Introduction : au Cameroun, les tradipraticiens sont fortement exposés aux infections transmissibles par le sang en raison de leurs pratiques professionnelles. Cependant, il existe un manque crucial de données concernant la séro-épidémiologie du VIH, ainsi que des virus des hépatites B et C dans cette population. L'objectif de cette étude était de décrire le profil épidémiologique de ces infections chez les Tradipraticiens.

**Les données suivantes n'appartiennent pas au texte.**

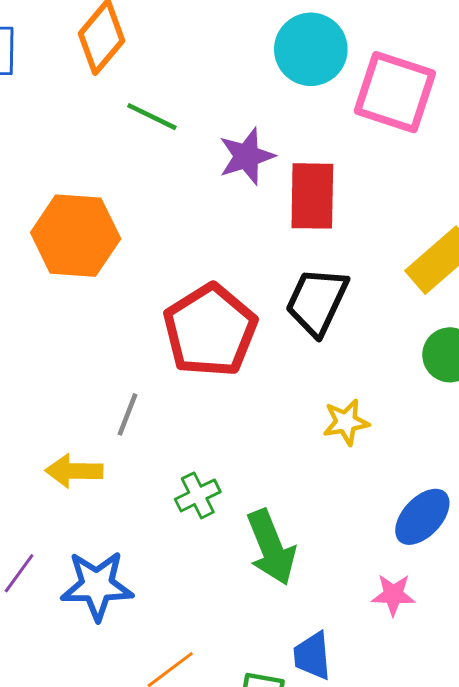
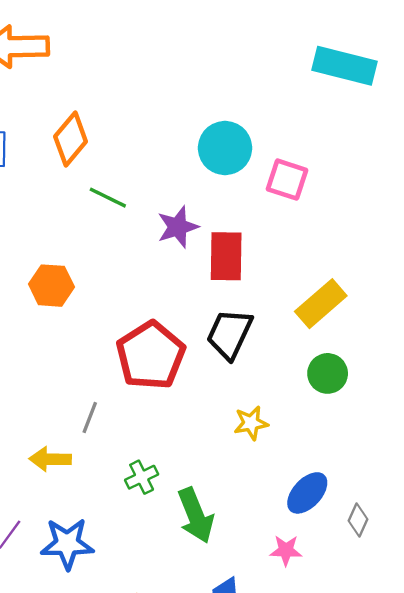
pink square: (395, 92) -> (287, 180), size x0.7
orange hexagon: (76, 236) -> (51, 286), size x0.7

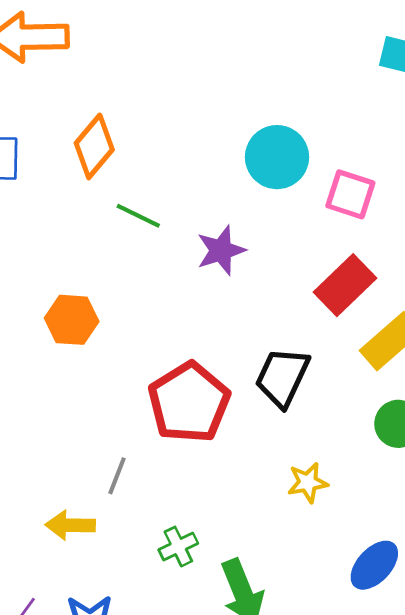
red rectangle: (226, 256) -> (345, 285), moved, turned 45

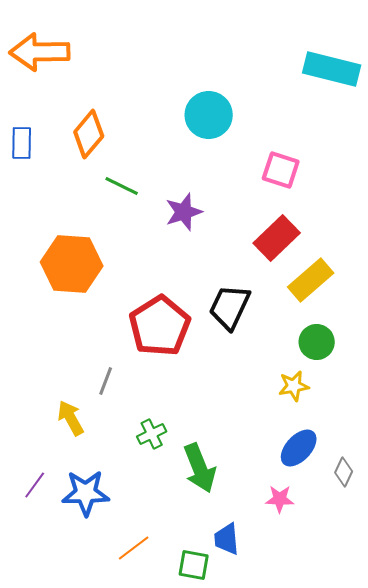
cyan circle: (277, 157) -> (209, 115), moved
orange hexagon: (72, 320) -> (72, 264), size x1.5
yellow star: (308, 482) -> (294, 386), moved
yellow arrow: (70, 525) -> (71, 418), turned 60

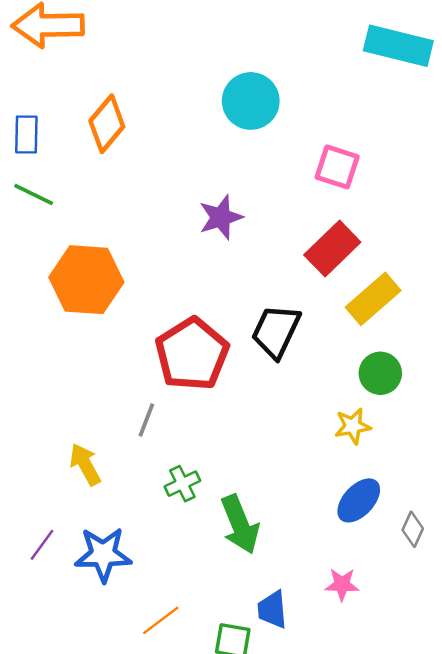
green line: (122, 186) -> (34, 195), moved
gray line: (106, 381) -> (146, 420), moved
pink star: (280, 499) -> (342, 584), moved

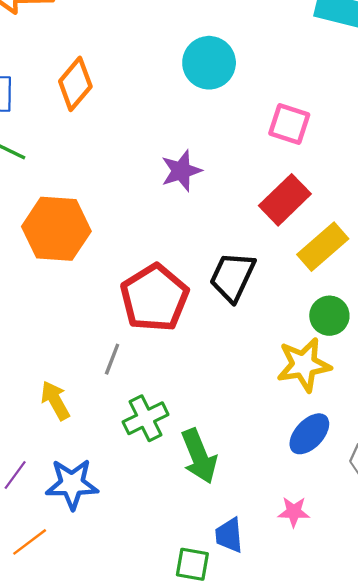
yellow star: (353, 426) -> (304, 365), size x1.6
green cross: (182, 484) -> (146, 418), size x1.4
orange line: (161, 620) -> (30, 542), moved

Méthodes : il s'agit d'une étude transversale réalisée dans le district de santé de Dschang, entre février et avril 2024. Le protocole comprenait deux volets : un descriptif, pour établir les séroprévalences des infections étudiées, et un analytique, pour identifier les facteurs associés à ces séroprévalences. Conformément aux critères de sélection, tous les participants ont été recrutés de manière exhaustive. Les données ont été recueillies au sein de la communauté à l'aide d'un questionnaire standardisé administré en personne. Des statistiques descriptives ont été utilisées, suivies du calcul des Odds Ratios (OR) pour identifier les facteurs associés à la séroprévalence, avec un seuil de signification fixé à p < 0,05 et un intervalle de confiance (IC) à 95%.
Résultats : parmi les 125 praticiens contactés, 114 ont été inclus dans l'étude. Les tradipraticiens ont présenté une séroprévalence de 9,4% (IC: [4,2-16,6]) pour le VIH, 2,1% (IC: [0-5,1]) pour le VHB et 3,1% (IC: [0-7,2]) pour le VHC. La majorité des participants (58,8%) avait un niveau de connaissance jugé faible. Globalement, les attitudes étaient positives, et la pratique la plus courante était la scarification (90,4%). Le seul facteur significativement associé à la présence d'infections était la pratique des autopsies traditionnelles.
Conclusion : la prévalence du VIH chez les tradipraticiens est notablement élevée. Il est donc essentiel de leur fournir des EPI et d'organiser des formations ciblées sur les infections transmissibles par le sang afin de réduire les risques de transmission.